Entre amis, entre nous, on commente, on s'échange et des livres, et des titres, on s'écharpe, pas toujours d'accord sur le ressenti, ( tient , j'ai beaucoup de mal avec " Confiteor " du Catalan Jaume Cabré )
Après avoir achevé tout Mankel,
henning mankell : Fatras en bleu
tout Lemaître,
Pierre Lemaître, du polar au Goncourt et vice-versa : Fatras ...
Robert Goddard, "Heather Mallender a disparu", du mal à finir, trop répétitif, filandreux, tire à la ligne.
"La Salamandre " J C Ruffin,
Caryl Ferey avec un thriller politico-ultra violent " Mapuche " sur la dictature argentine,
"Millenium " de Stieg Larsson (c'est fait, c'est lu !) ,
découverte :
Stuart Neville , pour "Les fantômes de Belfast " un Irlandais qui nous trimbale avec une force surprenante dans la société irlandaise , toujours bouleversée par la guerre civile,
un Ecossais, Peter May, pour "L'île aux chasseurs d'oiseaux "
premier volet de la" trilogie de Lewis"
et puis un romancier du grand nord norvégien Jo Nesbø
( " Chasseurs de tête " ,"Le léopard " )
le dernier Marc Dugain " L'Emprise "
je m'attaque à l'intégrale de Mickael Connely
Je vous donnerai mon sentiment dans quelque temps.
_________________________________________
4 novembre 2013 :
Terminé " Les chaussures italiennes, " avec émotion, Mankell est vraiment un très grand de la littérature
Hier, relu " La Chambre des officiers "
Marc DUGAIN
vision d'apocalypse " intimiste " de la guerre de 14 - 18 à travers le sort des gueules cassées, ces hommes fracassés dans leur chair et leur cœur,
l'évolution de la chirurgie maxillo-faciale qui en était à ses balbutiements,
univers clos de l'hôpital, où sont plus que partout cloisonnées les classes sociales,
l'armée reflète la société, séparant les hommes de troupe des sous officiers, eux mêmes séparés des officiers, et de la seule femme blessée qui brise le tabou et rejoint ses compagnons d'infortune.

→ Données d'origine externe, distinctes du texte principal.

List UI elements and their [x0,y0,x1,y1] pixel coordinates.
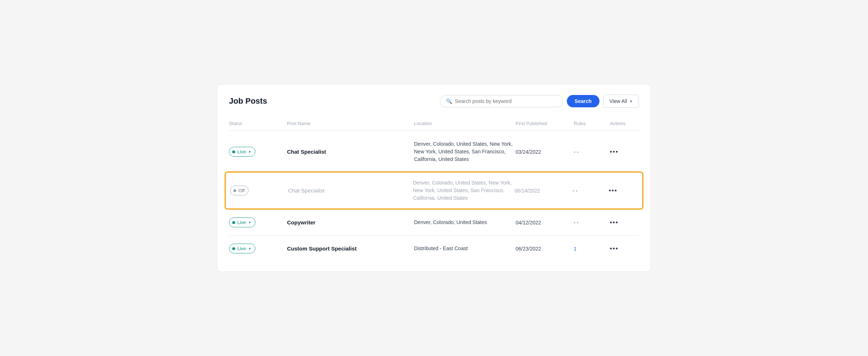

Un livre dont on sort aussi fracassé que les protagonistes.
"...Le blessé à la peau mate s'est éteint ce matin. L'éclat d'obus a fait son œuvre au cerveau sans lui laisser la moindre chance. On est venu l'enlever quelques minutes après la première ronde de l'infirmière, à la hâte, comme pour faire disparaître toute trace de son passage. Un nouveau blessé est venu le remplacer quelques heures plus tard. L'infirmière, parce que je suis le plus ancien de la chambrée, se fait un devoir de m'informer des mouvements.
J'apprends ainsi que le nouveau venu est un pilote dont l'aéroplane s'est écrasé en flammes dans les plaines de la Marne. Les Allemands sont donc arrivés jusque-là! Il est encore vêtu de ce blouson et chaussé de ces bottes d'aviateur qui font l'admiration des hommes de l'infanterie. Mais son visage, que je n'aperçois que dans le clair-obscur de la fenêtre qui surplombe son lit, ressemble à un grand caramel noir, brûlé et déformé. Plus trace de moustache ni de paupières. Plus aucune forme humaine.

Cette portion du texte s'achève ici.